= Alpha privative =

Prefix expressing negation or absence

An alpha privative or, rarely, privative a (from Latin alpha prīvātīvum, from Ancient Greek α στερητικόν) is the prefix a- or an- (before vowels) that is used in Indo-European languages such as Sanskrit and Greek and in words borrowed therefrom to express negation or absence, for example the English words of Greek origin atypical, anesthetic, and analgesic, as well as the English word of Sanskrit origin ahimsa (ahinsa).

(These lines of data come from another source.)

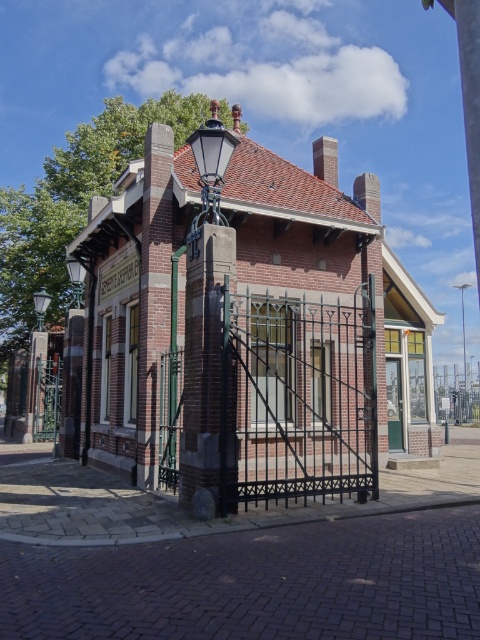 Question: Does brick pillar at center have a greater width compared to metallic silver streetlamp at center?

Choices:
 (A) no
 (B) yes

Answer: (A)

Question: Which of these objects is positioned farthest from the matte black lamp post at upper center?

Choices:
 (A) matte black lamp at left
 (B) brick pillar at center

Answer: (A)

Question: Which point is closer to the camera?

Choices:
 (A) brick pillar at center
 (B) matte black lamp at left
 (C) metallic silver streetlamp at center
 (D) matte black lamp post at upper center

Answer: (A)

Question: Which of the following is the farthest from the observer?

Choices:
 (A) (75, 301)
 (B) (465, 346)
 (C) (216, 200)
 (D) (204, 461)

Answer: (B)

Question: Can you confirm if brick pillar at center is positioned to the left of matte black lamp at left?

Choices:
 (A) no
 (B) yes

Answer: (A)

Question: Does matte black lamp post at upper center appear under matte black lamp at left?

It is derived from a Proto-Indo-European syllabic nasal n̥-, the zero ablaut grade of the negation ne, i.e. /n/ used as a vowel. For this reason, it usually appears as an- before vowels (e.g. an-alphabetism, an-esthesia, an-archy). It shares the same root with the Greek prefix nē- or ne-, in Greek νη- or νε-, that is also privative (e.g. ne-penthe).

It is not to be confused with, among other things, an alpha copulative (e.g. a-delphós) or the prefix an- (i.e. the preposition aná with ecthlipsis or elision of its final vowel before a following vowel; e.g. an-ode).

==Cognates==

===Sanskrit===
The same prefix appears in Sanskrit, also as a- before consonants; and an- before vowels (written अ and अन्, respectively in Devanagari).

===Latin===
In Latin, the cognate prefix is in-, which leaves its traces in English words like invisible and inaccessible, and in its assimilated form in words like irresistible, irrelevant, irresponsible, illegitimate, illegal, illiterate. The prepositional prefix in- is unrelated.

===Germanic languages===
In English and other West Germanic languages, the cognate is un- (or on-).

In North Germanic languages, the -n- has disappeared and Old Norse has ú- (e.g. ú-dáins-akr), Danish and Norwegian have u-, whereas Swedish uses o- (pronounced [u]), and Icelandic and Faroese use the related ó-.

==Homonym==
The prefix ἁ- ha- (also ἀ- a- from psilosis), copulative a, is nearly homonymous with privative a, but originates from Proto-Indo-European sm̥.